Усадив посетителей в лучшие кресла и дождавшись, когда Агафья внесёт на подносе чашки с дымящимся чаем, Старомаз наконец решился осведомиться о причине столь неожиданного визита. И тотчас же изумление, глубокое и искреннее, отразилось на лице его: бровь невольно дрогнула, а рука, протянутая было к сахарнице, застыла в воздухе. Он переводил взгляд с Бецкого на Васильева, с Васильева на Фомина и не находил слов.

Тогда, сам не ведая почему, он украдкой взглянул на супругу. Взгляд этот был краток, но выразителен: в нём смешались и недоумение, и смутное подозрение, и та тяжёлая, многолетняя усталость, что неизменно ложится на душу людей, проживших бок о бок долгие годы. Однако Наталья Фёдоровна, уловив сей взгляд, изумлённо вытаращила глаза, и вдруг вся вспыхнула, точно обожжённая кипятком.

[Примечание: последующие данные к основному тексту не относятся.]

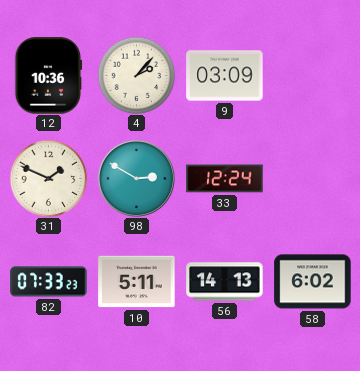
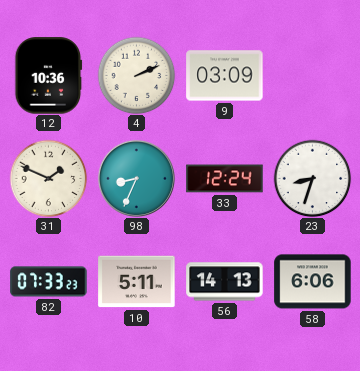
4: 2:07 -> 2:11
98: 2:50 -> 8:34
23: none -> 8:33
58: 6:02 -> 6:06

— Неужто ты полагаешь, что это я доносы пишу?! — воскликнула она, стремительно поднимаясь с кресла, отчего чашка на блюдце жалобно звякнула.

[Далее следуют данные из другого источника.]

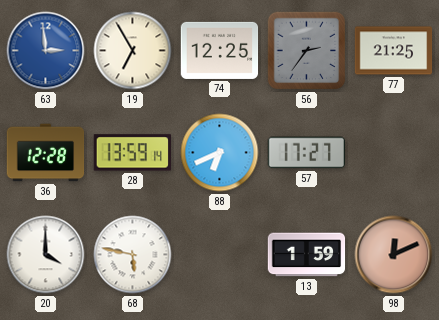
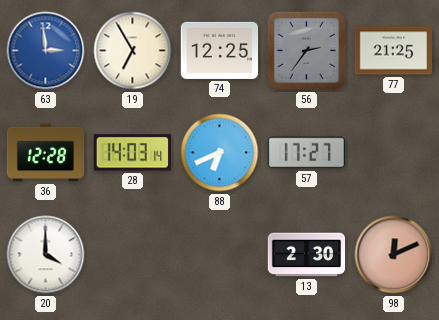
28: 13:59 -> 14:03
68: 5:47 -> none
13: 1:59 -> 2:30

— Наталья… — начал было Старомаз примирительным тоном, поднимая ладони, словно укрощая вздыбленного коня.

— Не смей! Не смей так на меня смотреть! — Голос её крепчал, переходя в высокие, надрывные ноты. — Это ты, ты во всём виноват! Это ты привёл в дом этого… этого… — Она задохнулась, не находя слов, и лишь дрожащим перстом указала на дверь, за которой, без сомнения, крылся двор.

И завязалась между ними тяжёлая перепалка. Бецкой, Фомин и Васильев лишь обменивались молчаливыми, недоумевающими взглядами.

Илья, стоявший у порога в ожидании приказаний, переминался с ноги на ногу. Верному слуге давно уже было неловко и горько за своих господ, и он в душе молил Творца, чтобы эта тяжёлая сцена поскорее миновала и чтобы важные посетители не составили дурного мнения о доме, которому он служил верой и правдой всю жизнь.

А перепалка всё длилась и конца ей, казалось, не предвиделось.

— Донос написал я, — раздался вдруг спокойный голос. В гостиную вошёл Александр Старомаз.

— Ты?! — Николай Петрович и Наталья Фёдоровна одновременно обернулись к сыну.

Александр глубоко вздохнул и, сделав шаг вперёд, слегка склонил голову перед инспекторами:

— Прошу меня простить, — проговорил он. — Мне надлежало обратиться официально, а не писать ту нелепую анонимную записку. Уверяю вас, не было у меня ни злого умысла, ни корысти, ни желания оговорить невинного. Но я должен был поступить так. Ради спокойствия моей семьи.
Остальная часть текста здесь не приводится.